Naturalmente esiste un’altra via, per quanto dura e difficile: uscire dall’euro.
«
Ma questo è difficilmente concepibile», nota euforico l’analista di Paribas: «
Si accompagnerebbe a tassi d’interessi estremamente elevati con la ricomparsa del rischio di cambio e un ritorno d’inflazione dovuto ai rincari dei prezzi all’importazione. Il ribasso del cambio provocherebbe un forte rialzo del debito denominato in euro, mentre i risparmiatori farebbero di tutto per conservare i loro averi in euro. Si aggiungano le difficoltà giuridiche associate al cambiamento di moneta».
Tutto vero. Ma l’europeista banchiere trascura di menzionare un dettaglio: la Grecia (o l’Italia), per uscire dall’euro, potrebbero – dovrebbero – anzitutto ripudiare il debito sovrano. Le banche tedesche coi 200 miliardi di euro del debito greco ci perderebbero tutto, come il 50% di stranieri che detengono BOT italiani. Certo, i Paesi ripudianti affronterebbero «tassi d’interesse estremamente elevati» da pagare però nella loro moneta, che stampano in casa, non in euro. E di colpo, il turismo tornerebbe a buon mercato, e soprattutto i noli navali (la Grecia possiede un terzo del naviglio mercantile mondiale) tornerebbero fieramente competitivi, e pagabili in «nuove dracme».

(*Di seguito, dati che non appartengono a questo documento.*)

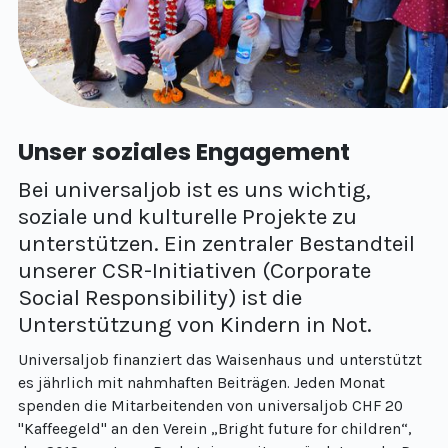
Unser soziales Engagement
Bei universaljob ist es uns wichtig,
soziale und kulturelle Projekte zu
unterstützen. Ein zentraler Bestandteil
unserer CSR-Initiativen (Corporate
Social Responsibility) ist die
Unterstützung von Kindern in Not.
Universaljob finanziert das Waisenhaus und unterstützt
es jährlich mit nahmhaften Beiträgen. Jeden Monat
spenden die Mitarbeitenden von universaljob CHF 20
"Kaffeegeld" an den Verein „Bright future for children“,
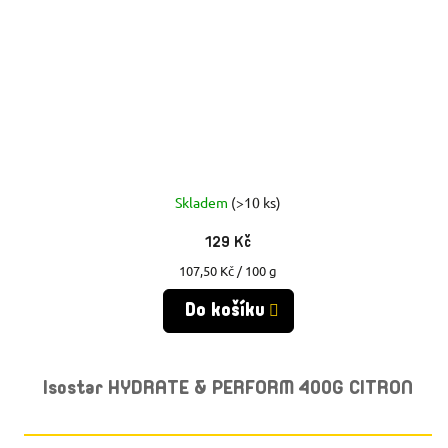
Skladem
(>10 ks)
129 Kč
Měrná
107,50 Kč / 100 g
cena:
Do košíku
Isostar HYDRATE & PERFORM 400G CITRON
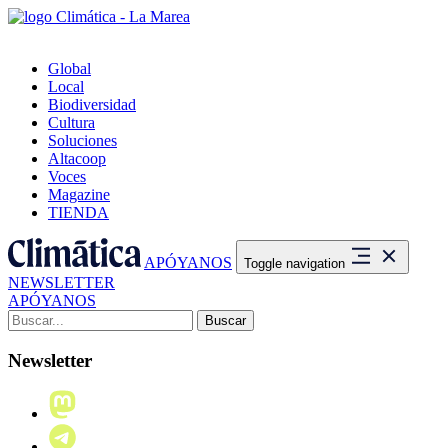
Global
Local
Biodiversidad
Cultura
Soluciones
Altacoop
Voces
Magazine
TIENDA
APÓYANOS
Toggle navigation
NEWSLETTER
APÓYANOS
Buscar:
Newsletter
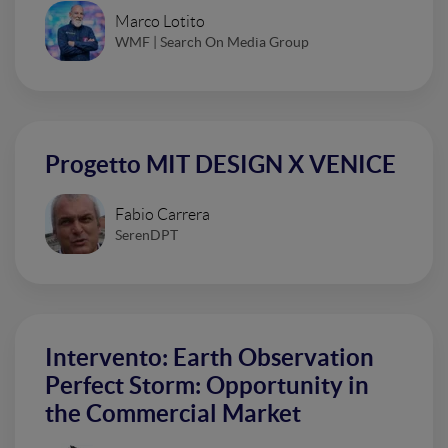
Marco Lotito
WMF | Search On Media Group
Progetto MIT DESIGN X VENICE
Fabio Carrera
SerenDPT
Intervento: Earth Observation
Perfect Storm: Opportunity in
the Commercial Market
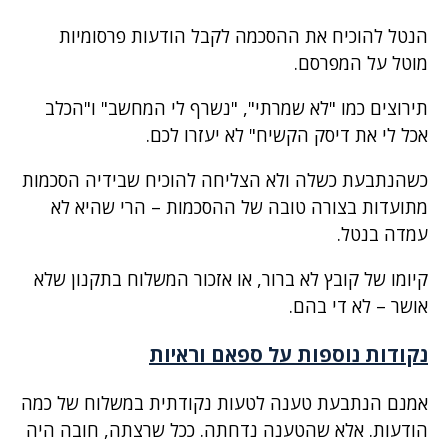
הנטל להוכיח את ההסכמה לקבל הודעות פרסומיות
מוטל על המפרסם.
תירוצים כמו "לא שמרתי", "נשרף לי המחשב" ו"הכלב
אכל לי את דיסק הקשיח" לא יעזרו לכם.
כשהנתבעת כשלה ולא הצליחה להוכיח שבידיה הסכמות
מתועדות בצורה טובה של ההסכמות – הרי שהיא לא
עמדה בנטל.
קיומו של קובץ לא ברור, או אזכור המשלוח בתקנון שלא
אושר – לא די בהם.
נקודות נוספות על ספאם וראיות
אמנם הנתבעת טענה לטעות נקודתית במשלוח של כמה
הודעות. אלא שהטענה נדחתה. ככל שרצתה, חובה היה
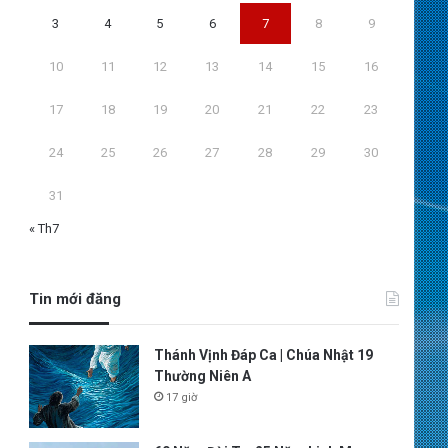
3
4
5
6
7
8
9
10
11
12
13
14
15
16
17
18
19
20
21
22
23
24
25
26
27
28
29
30
31
« Th7
Tin mới đăng
Thánh Vịnh Đáp Ca | Chúa Nhật 19
Thường Niên A
17 giờ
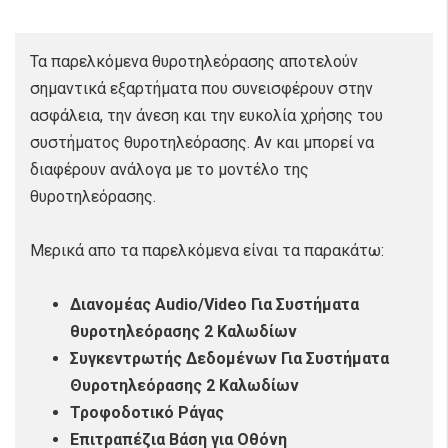
Τα παρελκόμενα θυροτηλεόρασης αποτελούν
σημαντικά εξαρτήματα που συνεισφέρουν στην
ασφάλεια, την άνεση και την ευκολία χρήσης του
συστήματος θυροτηλεόρασης. Αν και μπορεί να
διαφέρουν ανάλογα με το μοντέλο της
θυροτηλεόρασης.
Μερικά απο τα παρελκόμενα είναι τα παρακάτω:
Διανομέας Audio/Video Για Συστήματα
θυροτηλεόρασης 2 Καλωδίων
Συγκεντρωτής Δεδομένων Για Συστήματα
Θυροτηλεόρασης 2 Καλωδίων
Τροφοδοτικό Ράγας
Επιτραπέζια Βάση για Οθόνη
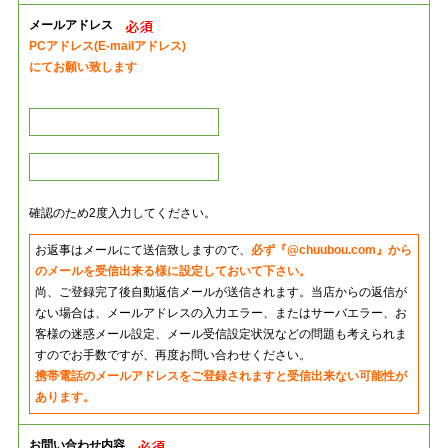
メールアドレス
PCアドレス(E-mailアドレス)
にてお願い致します
確認のため2度入力してください。
お返事はメールにて送信致しますので、
必ず『@chuubou.com』から
のメールを受信出来る様に設定しておいて下さい。
尚、ご登録完了後自動返信メールが送信されます。当店からの返信が
ない場合は、メールアドレスの入力エラー、またはサーバエラー、お
客様の迷惑メール設定、メール受信設定状況などの問題も考えられま
すのでお手数ですが、再度お問い合わせください。
携帯電話のメールアドレスをご登録されますと受信出来ない可能性が
あります。
お問い合わせ内容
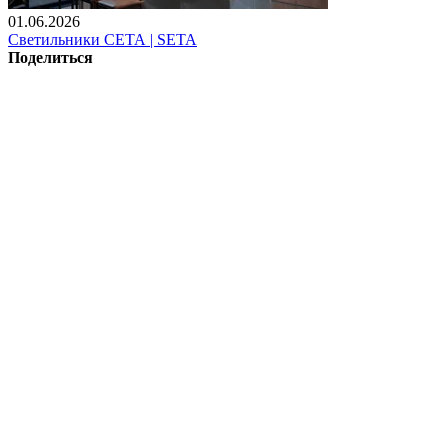
01.06.2026
Светильники СЕТА | SETA
Поделиться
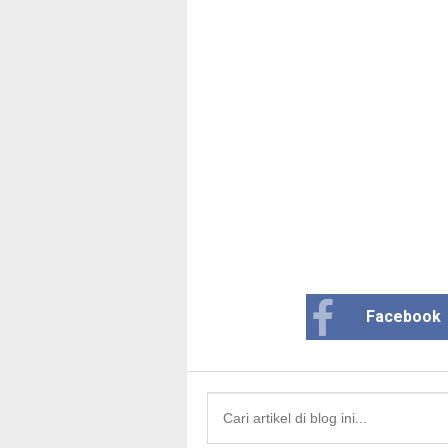
Facebook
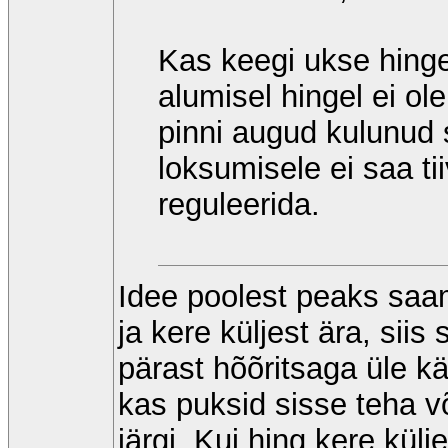
Kas keegi ukse hinge
alumisel hingel ei ol
pinni augud kulunud
loksumisele ei saa t
reguleerida.
Idee poolest peaks saam
ja kere küljest ära, sii
pärast hõõritsaga üle kä
kas puksid sisse teha v
järgi. Kui hing kere külj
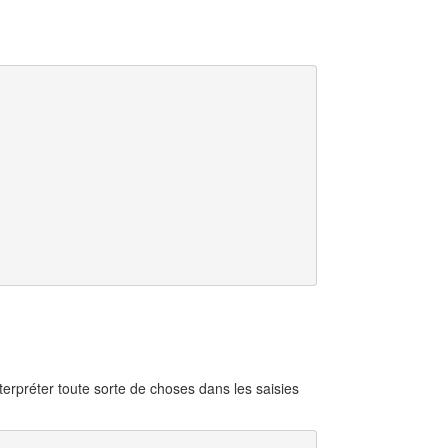
terpréter toute sorte de choses dans les saisies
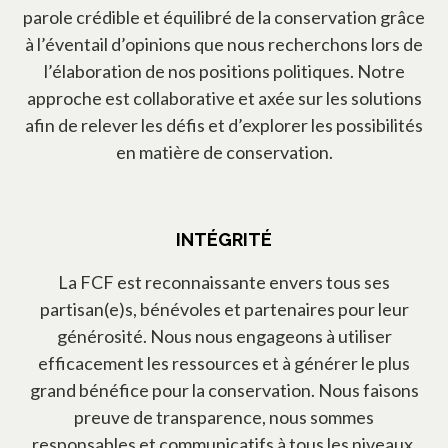
parole crédible et équilibré de la conservation grâce
à l’éventail d’opinions que nous recherchons lors de
l’élaboration de nos positions politiques. Notre
approche est collaborative et axée sur les solutions
afin de relever les défis et d’explorer les possibilités
en matière de conservation.
INTÉGRITÉ
La FCF est reconnaissante envers tous ses
partisan(e)s, bénévoles et partenaires pour leur
générosité. Nous nous engageons à utiliser
efficacement les ressources et à générer le plus
grand bénéfice pour la conservation. Nous faisons
preuve de transparence, nous sommes
responsables et communicatifs à tous les niveaux.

Anni di sacrifici, ma in cambio della sovranità ritrovata, e con prospettive reali di ripresa – e di lavoro per i giovani, liberato dal peso di dover pagare, per i loro 50 anni di vita attiva, gli interessi in euro sul debito pubblico.
Ciò val anche più per l’Italia, concorrente diretto della Germania e aggravata dall’euro forte.
Lo so, non è facile uscire dall’euro e ripudiare il debito di Stato. Ma forse basterebbe minacciarlo, per vedere la Germania chiedere la svalutazione dell’euro (o marco), e correre al soccorso del Club Med.
Post scriptum: I guai della Grecia, come quelli dell’Italia, hanno un colpevole: un governo che ci ha fatto entrare nell’euro a un tasso di cambio assurdamente sfavorevole, per «prestigio» o per obbedienza alla City.
Da noi, il colpevole si chiama Prodi.
1) Ambrose Evans-Pritchard, «Greece tests the limit of sovereign debt as it grinds towards slump», Telegraph, 22 novembre 2009.
2) Qualcuno un giorno dovrà dire grazie a Tremonti, che sta resistendo alle pretese di spese facili di tutti gli altri ministri, da Brunetta alla Prestigiacomo. La Prestigiacomo!
3) Philippe D’Arvisenet: «Eclatement de l’UEM: il ne faut pas rêver», Comunicato BNP Paribas.